- _Your objective_
Nothing but the line containing "LES PRODUCTEURS" and the lines after it in the entries below should appear, each repeated exactly.

- _Dataset excerpts_

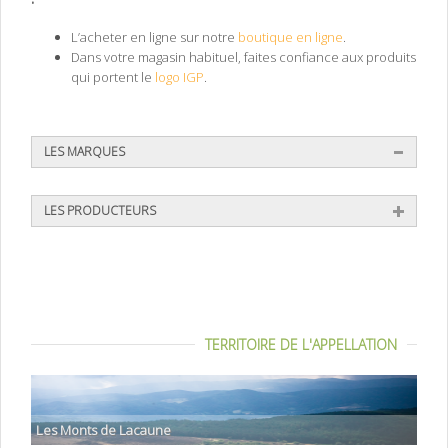
L’acheter en ligne sur notre
boutique en ligne
.
Dans votre magasin habituel, faites confiance aux produits
qui portent le
logo IGP
.
LES MARQUES
LES PRODUCTEURS
TERRITOIRE DE L'APPELLATION
Les Monts de Lacaune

- _Solution to the problem_
LES PRODUCTEURS
TERRITOIRE DE L'APPELLATION
Les Monts de Lacaune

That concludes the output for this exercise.